The Curmudgeon

YOU'LL COME FOR THE CURSES. YOU'LL STAY FOR THE MUDGEONRY.

Thursday, February 11, 2016

Breeding Always Tells

Our sebaciously smirking, coke-snorting chancellor has a sebaciously glistening, pouting younger brother whose respect for the medical niceties approaches that of George's colleague Jeremy Hunt. As one of the four scions of the mucilaginous wallpaper barony that is the hard-working family Osborne, Adam Osborne evidently shares his brother's famous commitment to playing hard and working the rules.

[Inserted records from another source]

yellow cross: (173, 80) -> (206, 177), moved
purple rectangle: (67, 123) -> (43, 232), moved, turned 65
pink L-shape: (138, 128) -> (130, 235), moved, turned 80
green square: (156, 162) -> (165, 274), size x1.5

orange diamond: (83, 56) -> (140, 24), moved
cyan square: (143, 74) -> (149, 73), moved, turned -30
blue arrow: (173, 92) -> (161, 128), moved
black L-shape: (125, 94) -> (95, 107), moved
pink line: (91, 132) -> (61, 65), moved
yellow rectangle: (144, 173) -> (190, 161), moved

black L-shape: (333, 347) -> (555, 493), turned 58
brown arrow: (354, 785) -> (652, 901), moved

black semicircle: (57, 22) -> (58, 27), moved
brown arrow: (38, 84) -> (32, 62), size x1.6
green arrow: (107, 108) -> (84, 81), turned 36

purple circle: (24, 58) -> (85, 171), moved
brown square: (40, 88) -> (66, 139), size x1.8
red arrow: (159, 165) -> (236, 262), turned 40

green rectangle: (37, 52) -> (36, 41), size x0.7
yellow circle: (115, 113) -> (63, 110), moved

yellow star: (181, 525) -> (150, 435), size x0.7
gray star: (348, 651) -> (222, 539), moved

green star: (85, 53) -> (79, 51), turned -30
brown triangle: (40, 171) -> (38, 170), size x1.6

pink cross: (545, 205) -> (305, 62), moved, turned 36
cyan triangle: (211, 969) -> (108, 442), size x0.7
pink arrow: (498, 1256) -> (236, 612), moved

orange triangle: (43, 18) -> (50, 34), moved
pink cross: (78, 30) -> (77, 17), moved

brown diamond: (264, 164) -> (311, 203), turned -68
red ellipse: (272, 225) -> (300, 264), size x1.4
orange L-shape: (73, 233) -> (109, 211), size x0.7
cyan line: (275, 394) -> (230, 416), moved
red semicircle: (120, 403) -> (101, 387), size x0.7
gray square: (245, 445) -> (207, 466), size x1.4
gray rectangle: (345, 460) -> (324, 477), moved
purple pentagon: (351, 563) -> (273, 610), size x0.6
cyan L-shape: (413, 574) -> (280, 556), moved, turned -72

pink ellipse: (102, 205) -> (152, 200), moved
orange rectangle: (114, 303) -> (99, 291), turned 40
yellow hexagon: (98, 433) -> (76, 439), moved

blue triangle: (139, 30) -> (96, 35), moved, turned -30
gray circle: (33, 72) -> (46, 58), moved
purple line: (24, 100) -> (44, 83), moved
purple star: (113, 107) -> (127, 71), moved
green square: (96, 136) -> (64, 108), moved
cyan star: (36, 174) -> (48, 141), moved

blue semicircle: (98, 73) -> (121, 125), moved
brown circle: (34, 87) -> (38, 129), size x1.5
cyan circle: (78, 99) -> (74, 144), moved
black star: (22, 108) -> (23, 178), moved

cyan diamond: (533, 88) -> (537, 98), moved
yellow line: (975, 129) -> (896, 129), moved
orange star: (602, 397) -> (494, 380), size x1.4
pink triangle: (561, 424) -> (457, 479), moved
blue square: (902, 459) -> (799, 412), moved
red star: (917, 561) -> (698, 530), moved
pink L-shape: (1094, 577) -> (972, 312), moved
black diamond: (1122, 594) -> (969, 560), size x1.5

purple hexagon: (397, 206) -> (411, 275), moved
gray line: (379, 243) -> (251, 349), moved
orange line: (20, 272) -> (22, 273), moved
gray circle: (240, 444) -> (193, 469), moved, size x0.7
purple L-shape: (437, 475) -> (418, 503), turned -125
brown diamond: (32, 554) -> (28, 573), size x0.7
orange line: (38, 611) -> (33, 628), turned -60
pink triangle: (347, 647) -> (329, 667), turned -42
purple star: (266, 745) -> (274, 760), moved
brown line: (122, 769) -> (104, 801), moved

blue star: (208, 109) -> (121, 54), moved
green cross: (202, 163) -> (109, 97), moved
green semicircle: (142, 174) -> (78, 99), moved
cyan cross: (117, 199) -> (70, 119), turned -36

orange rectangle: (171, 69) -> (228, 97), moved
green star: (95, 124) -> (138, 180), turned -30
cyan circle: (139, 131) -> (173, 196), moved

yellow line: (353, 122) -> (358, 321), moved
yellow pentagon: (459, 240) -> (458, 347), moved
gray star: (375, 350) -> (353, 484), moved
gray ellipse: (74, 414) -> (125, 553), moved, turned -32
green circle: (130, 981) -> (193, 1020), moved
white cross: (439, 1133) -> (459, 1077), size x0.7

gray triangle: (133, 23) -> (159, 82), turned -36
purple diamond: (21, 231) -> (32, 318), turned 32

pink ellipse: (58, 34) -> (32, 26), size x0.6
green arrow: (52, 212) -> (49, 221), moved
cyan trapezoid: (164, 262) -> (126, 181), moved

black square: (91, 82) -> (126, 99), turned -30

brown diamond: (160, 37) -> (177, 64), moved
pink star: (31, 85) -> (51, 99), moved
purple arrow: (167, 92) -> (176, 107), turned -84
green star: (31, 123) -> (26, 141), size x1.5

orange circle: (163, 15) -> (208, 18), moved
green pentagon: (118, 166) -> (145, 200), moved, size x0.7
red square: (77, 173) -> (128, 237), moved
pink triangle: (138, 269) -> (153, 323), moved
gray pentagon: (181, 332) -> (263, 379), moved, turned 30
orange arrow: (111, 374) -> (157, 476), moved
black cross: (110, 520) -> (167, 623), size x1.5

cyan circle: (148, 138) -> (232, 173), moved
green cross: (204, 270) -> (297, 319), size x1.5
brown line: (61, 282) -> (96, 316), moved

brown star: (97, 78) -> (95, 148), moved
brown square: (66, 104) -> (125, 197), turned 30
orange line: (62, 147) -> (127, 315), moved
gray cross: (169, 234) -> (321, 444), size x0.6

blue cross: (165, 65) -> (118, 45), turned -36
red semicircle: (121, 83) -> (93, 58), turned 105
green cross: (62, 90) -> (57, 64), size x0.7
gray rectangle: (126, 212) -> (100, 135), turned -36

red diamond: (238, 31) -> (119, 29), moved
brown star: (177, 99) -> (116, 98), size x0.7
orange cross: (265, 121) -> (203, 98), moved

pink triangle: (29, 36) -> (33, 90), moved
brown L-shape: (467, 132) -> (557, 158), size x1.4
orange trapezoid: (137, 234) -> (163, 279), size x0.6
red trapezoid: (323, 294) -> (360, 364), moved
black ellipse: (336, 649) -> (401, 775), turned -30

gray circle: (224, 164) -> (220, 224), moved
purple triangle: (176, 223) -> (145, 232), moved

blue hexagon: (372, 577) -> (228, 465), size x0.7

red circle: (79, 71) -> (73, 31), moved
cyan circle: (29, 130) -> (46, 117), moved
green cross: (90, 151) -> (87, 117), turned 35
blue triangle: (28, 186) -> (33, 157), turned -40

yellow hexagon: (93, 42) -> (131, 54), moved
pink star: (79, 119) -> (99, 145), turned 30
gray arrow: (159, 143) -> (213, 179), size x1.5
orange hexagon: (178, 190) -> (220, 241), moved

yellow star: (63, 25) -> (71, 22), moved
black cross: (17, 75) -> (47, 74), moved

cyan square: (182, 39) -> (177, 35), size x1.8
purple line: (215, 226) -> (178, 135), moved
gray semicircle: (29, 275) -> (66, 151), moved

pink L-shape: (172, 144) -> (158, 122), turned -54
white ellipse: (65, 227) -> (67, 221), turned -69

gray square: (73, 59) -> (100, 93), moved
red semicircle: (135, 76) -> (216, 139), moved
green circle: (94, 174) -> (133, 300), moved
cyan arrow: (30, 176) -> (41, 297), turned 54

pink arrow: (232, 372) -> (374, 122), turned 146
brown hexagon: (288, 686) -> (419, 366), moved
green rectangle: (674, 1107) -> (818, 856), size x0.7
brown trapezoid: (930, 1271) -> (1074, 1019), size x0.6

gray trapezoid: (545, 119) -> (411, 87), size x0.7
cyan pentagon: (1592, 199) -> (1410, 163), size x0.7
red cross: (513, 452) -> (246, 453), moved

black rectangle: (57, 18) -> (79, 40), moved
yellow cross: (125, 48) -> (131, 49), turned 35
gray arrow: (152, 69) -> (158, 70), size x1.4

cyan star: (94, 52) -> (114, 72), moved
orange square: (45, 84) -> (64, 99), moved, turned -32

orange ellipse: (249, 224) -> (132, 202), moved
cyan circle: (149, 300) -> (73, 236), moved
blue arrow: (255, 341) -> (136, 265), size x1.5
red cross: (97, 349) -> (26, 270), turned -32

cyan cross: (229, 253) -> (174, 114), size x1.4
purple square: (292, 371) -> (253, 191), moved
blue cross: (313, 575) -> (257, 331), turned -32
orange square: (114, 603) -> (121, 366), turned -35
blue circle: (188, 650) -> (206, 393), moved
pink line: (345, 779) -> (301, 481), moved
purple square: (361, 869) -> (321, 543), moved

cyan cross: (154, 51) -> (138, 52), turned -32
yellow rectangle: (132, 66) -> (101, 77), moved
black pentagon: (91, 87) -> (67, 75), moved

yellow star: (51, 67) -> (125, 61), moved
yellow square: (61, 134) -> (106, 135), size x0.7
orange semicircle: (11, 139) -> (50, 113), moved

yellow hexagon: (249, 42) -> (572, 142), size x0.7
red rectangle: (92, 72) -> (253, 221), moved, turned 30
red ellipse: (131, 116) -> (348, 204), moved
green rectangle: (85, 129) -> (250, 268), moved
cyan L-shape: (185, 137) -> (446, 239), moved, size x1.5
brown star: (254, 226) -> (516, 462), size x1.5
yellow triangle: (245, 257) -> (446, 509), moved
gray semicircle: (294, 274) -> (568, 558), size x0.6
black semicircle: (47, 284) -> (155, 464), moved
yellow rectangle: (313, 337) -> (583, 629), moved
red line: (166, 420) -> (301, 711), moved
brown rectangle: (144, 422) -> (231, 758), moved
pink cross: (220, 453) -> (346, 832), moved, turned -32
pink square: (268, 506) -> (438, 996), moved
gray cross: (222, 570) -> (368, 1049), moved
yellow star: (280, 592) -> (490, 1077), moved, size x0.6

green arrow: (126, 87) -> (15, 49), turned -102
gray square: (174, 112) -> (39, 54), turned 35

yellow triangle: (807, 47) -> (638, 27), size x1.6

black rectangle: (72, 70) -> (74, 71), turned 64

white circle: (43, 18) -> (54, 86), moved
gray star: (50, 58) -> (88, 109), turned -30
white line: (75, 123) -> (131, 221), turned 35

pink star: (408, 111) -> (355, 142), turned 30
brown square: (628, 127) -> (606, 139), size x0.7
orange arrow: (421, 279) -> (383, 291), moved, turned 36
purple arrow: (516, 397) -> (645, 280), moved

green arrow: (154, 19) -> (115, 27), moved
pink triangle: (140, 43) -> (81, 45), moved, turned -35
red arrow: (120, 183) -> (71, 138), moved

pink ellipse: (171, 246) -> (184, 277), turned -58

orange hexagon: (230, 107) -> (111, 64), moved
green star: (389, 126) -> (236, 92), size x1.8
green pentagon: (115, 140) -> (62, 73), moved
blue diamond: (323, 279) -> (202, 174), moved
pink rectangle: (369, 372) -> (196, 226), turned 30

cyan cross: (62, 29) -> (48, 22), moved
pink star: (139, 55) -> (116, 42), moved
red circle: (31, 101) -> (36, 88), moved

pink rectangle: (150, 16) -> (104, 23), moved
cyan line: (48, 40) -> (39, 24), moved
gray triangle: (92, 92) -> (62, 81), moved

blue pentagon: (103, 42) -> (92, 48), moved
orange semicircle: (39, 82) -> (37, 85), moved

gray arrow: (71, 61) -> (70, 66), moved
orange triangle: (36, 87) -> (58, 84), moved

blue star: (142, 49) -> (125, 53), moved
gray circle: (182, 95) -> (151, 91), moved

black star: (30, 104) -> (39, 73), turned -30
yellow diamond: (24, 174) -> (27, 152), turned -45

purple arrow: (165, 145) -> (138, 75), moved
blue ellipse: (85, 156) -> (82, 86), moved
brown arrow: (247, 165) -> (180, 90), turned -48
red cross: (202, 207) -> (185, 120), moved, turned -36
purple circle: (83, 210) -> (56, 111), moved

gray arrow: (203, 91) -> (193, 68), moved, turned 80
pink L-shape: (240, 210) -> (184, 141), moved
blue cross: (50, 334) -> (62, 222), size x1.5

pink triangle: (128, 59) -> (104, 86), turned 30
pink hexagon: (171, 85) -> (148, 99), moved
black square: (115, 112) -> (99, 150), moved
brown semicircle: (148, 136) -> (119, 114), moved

Five years ago he was suspended from practice because he falsified a prescription for a drug-addicted escort girl; now he has been struck off the register for having sex with a woman he was treating for anxiety and depression. Doubtless it was just a bit of harmless fun, like George screwing the taxpayers; but a potential embarrassment arose when the unfortunate lady tried to kill herself just after Osborne dumped her. Naturally, Osborne deeply regrets any offence he has caused and realises now, with hindsight, that his behaviour was inappropriate and wrong; evidently they forgot to tell him about boundaries when he was studying for the profession. Perhaps he attended a free school, or a Catholic one. Anyway, since it was never his intention to hurt anyone, Osborne gave the temptress fair warning that he would make her pay; so given his family connections we may presumably expect to see her name and picture unflatteringly spattered across the scumbag press in the near future.